Israeli police and Palestinian protesters have clashed near a hotly disputed holy place in Jerusalem after Friday Muslim prayers. The riot was quickly contained, and 15 people were arrested. But as Robert Berger reports from VOA's Jerusalem bureau, tensions between Jews and Muslims remain high.
Israeli police threw stun grenades and used water canons to disperse Palestinian stone throwers outside Jerusalem's Old City.
They were protesting Israeli renovations near the Mosque of Al Aqsa, the third holiest place in Islam. For Jews it is the Temple Mount, the holiest place in Judaism and site of the two biblical Temples.

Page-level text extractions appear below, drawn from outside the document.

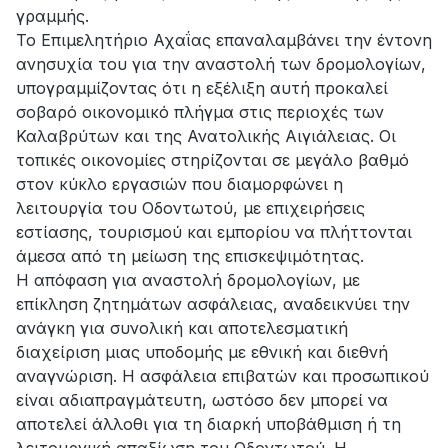
γραμμής.
Το Επιμελητήριο Αχαΐας επαναλαμβάνει την έντονη
ανησυχία του για την αναστολή των δρομολογίων,
υπογραμμίζοντας ότι η εξέλιξη αυτή προκαλεί
σοβαρό οικονομικό πλήγμα στις περιοχές των
Καλαβρύτων και της Ανατολικής Αιγιάλειας. Οι
τοπικές οικονομίες στηρίζονται σε μεγάλο βαθμό
στον κύκλο εργασιών που διαμορφώνει η
λειτουργία του Οδοντωτού, με επιχειρήσεις
εστίασης, τουρισμού και εμπορίου να πλήττονται
άμεσα από τη μείωση της επισκεψιμότητας.
Η απόφαση για αναστολή δρομολογίων, με
επίκληση ζητημάτων ασφάλειας, αναδεικνύει την
ανάγκη για συνολική και αποτελεσματική
διαχείριση μιας υποδομής με εθνική και διεθνή
αναγνώριση. Η ασφάλεια επιβατών και προσωπικού
είναι αδιαπραγμάτευτη, ωστόσο δεν μπορεί να
αποτελεί άλλοθι για τη διαρκή υποβάθμιση ή τη
λειτουργική απαξίωση του Οδοντωτού. Η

Muslims claim the construction work could damage the foundations of the mosque, a charge Israel denies.
Last Friday, police stormed into the Al Aqsa compound to quell Palestinian riots, but this week, tight security pushed the protests outside the Old City walls. Some 3,000 police deployed, and to forestall unrest at the mosque itself, Palestinian men under the age of 50 were barred from entering the compound.
Raed Saleh, the leader of Israel's Islamic Movement who has been leading the struggle against the renovations, was not allowed to enter Al Aqsa. So he gave a fiery sermon at a mosque in nearby East Jerusalem.
Saleh said Palestinian blood was on the clothes of Israelis, in the food they eat and water they drink. He called on Muslims to begin a third "intifada," or uprising, against Israel. After the sermon, clashes erupted with police.
Israeli police chief Moshe Karadi said that could be grounds for a criminal investigation.
Karadi said police would study Saleh's statements and decide if he should be charged with incitement and rebellion.
The Israeli government says it will not cave in to Muslim threats and that the renovations will continue. But in an attempt to show Muslims that there is no damage to the mosque, cameras are broadcasting live pictures from the construction site over the Internet 24 hours a day.